• zifnab25 [he/him, any]
    ·
    9 months ago

    Boomer is short for Baby Boomer, which is a demographic surging in newborns following the end of WW2.

    The real material consequences of this surge in population can be linked to a host of socio-economic events - suburbanization, a surge in consumer economic demand, and a decline in labor power due to market saturation, to name a few - which contribute to the political and social characters of the generational cohort.

    That, along with significant historical events - the Cold War, deindustrialization, the rise of the professional managerial class, the advent of modern computing technology - destinguishes the character of this generation in a host of significant ways.

    • FourteenEyes [he/him]
      ·
      9 months ago

      Counterpoint: teenagers use "boomer" to mean "old person" so it means that now

      4chan popularized it and that's why we now see 90s-style FPS games marketed to Gen X PC gamers as "boomer shooters"

      • zifnab25 [he/him, any]
        ·
        9 months ago

        Counterpoint

        Counter-counterpoint: no-thats-wrong

        4chan popularized it

        The term "Baby Boomer" has been in use before Netscape Navigator was a thing

        • FourteenEyes [he/him]
          ·
          9 months ago

          But before it was in reference to a specific demographic and not a catch-all term for old people

          • zifnab25 [he/him, any]
            ·
            9 months ago

            Part of that is simply ignorance. Teenagers not being familiar with a baby boom 80 years in the rear view mirror are simply borrowing the language of their elders, who did. As they mature, they'll likely fixate on other turns of phrase that more accurately describe the habits and characteristics of the GenX/Millennial demographic. Maybe they'll all just call us Weebs. Maybe they would be right to do so.

    • Frank [he/him, he/him]
      ·
      9 months ago

      You're trying to be a prescriptivist. Never try to be a prescriptivist. The correct way to use language is the way people are using language.

      • AssortedBiscuits [they/them]
        ·
        9 months ago

        This is how you get "socialism is when the government does stuff." Descriptivism is just a way of determining what a word means.
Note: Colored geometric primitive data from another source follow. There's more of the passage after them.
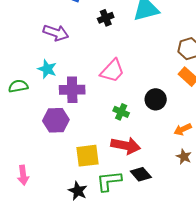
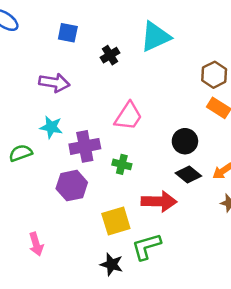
green cross: (121, 112) -> (122, 164), moved
black diamond: (141, 174) -> (188, 174), moved
pink arrow: (23, 175) -> (36, 244), moved

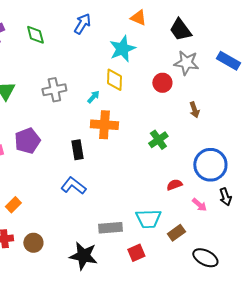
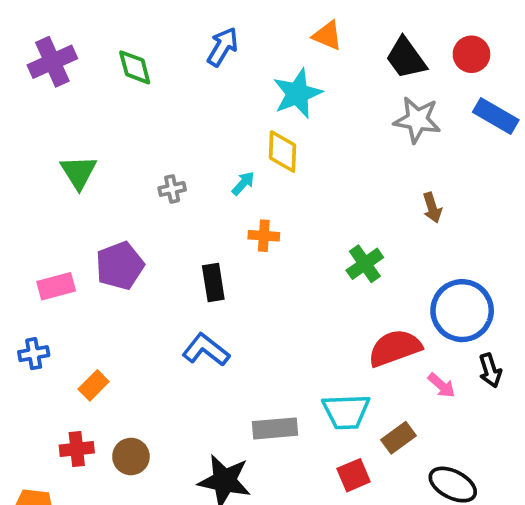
red circle: (162, 83) -> (471, 54), moved
gray cross: (54, 90) -> (172, 189), moved, size x0.6
orange cross: (104, 125) -> (264, 236), size x0.6
red semicircle: (174, 185) -> (395, 348), size x1.8
red square: (136, 253) -> (354, 475), moved

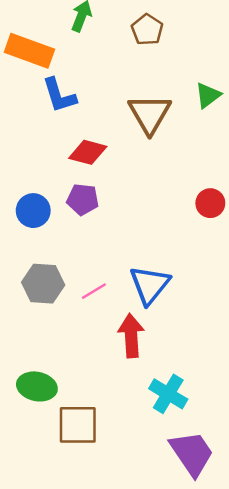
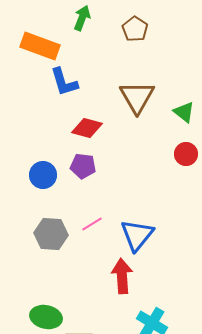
green triangle: (208, 95) -> (184, 112), moved, turned -45
red circle: (210, 203) -> (186, 154), moved
pink line: (94, 291) -> (92, 224), moved

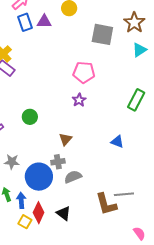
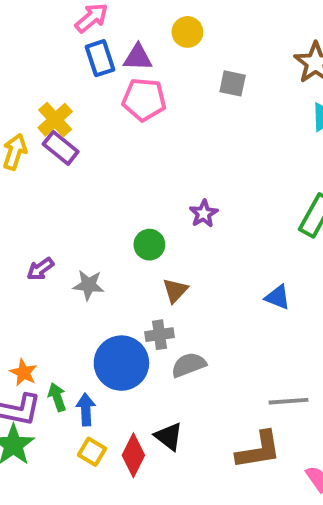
gray square: (102, 34) -> (233, 83), moved, size x0.6
pink pentagon: (84, 72) -> (144, 100), moved
green circle: (30, 117) -> (149, 245), moved
gray star: (12, 162) -> (88, 285), moved
brown L-shape: (106, 204) -> (259, 450), moved, turned -85
red diamond: (39, 213) -> (133, 455), moved

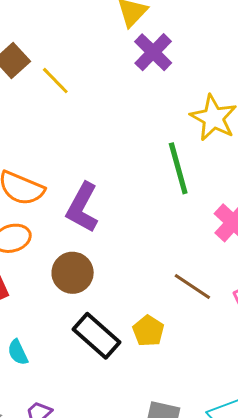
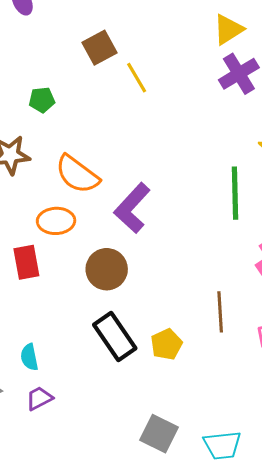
brown line: (192, 287) -> (220, 312), turned 39
cyan semicircle: (18, 352) -> (29, 357), moved

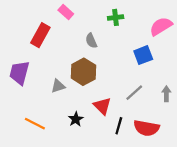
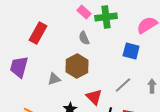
pink rectangle: (66, 12) -> (84, 12), moved
green cross: (116, 17) -> (106, 17), size x1.5
blue square: (143, 55) -> (131, 51), turned 36

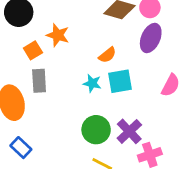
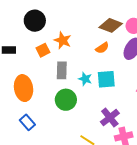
orange semicircle: (107, 55) -> (102, 48), moved
gray rectangle: (39, 81) -> (62, 70), moved
green circle: (96, 130) -> (66, 100), moved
It has no say in what a word ought to mean.

        • UlyssesT [he/him]
          ·
          edit-2
          9 months ago

          I agree that there should be a boundary between "words can only mean this one thing forever" and "don't tell me what to doooooooooo I am now literally a PhD and MD in literal linguistics because I literally decided that I am and you literally can't tell me what literal words mean, also socialism is literally when the government does stuff."

        • kot [they/them]
          ·
          edit-2
          9 months ago

          I mean, groups of people can deliberately the meaning of words or other parts of language. Socialism coming to mean things that have no relation to marxism was probably a deliberate campaign. That's also what the neutral language movement is about. But also linguistic derivation is just a fact of life, as described by sociolinguistics. And being mad that gay doesn't mean happy anymore or that a certain word should always mean the same thing just makes you pedantic weirdo, if it's not attached to a cause that actually matters.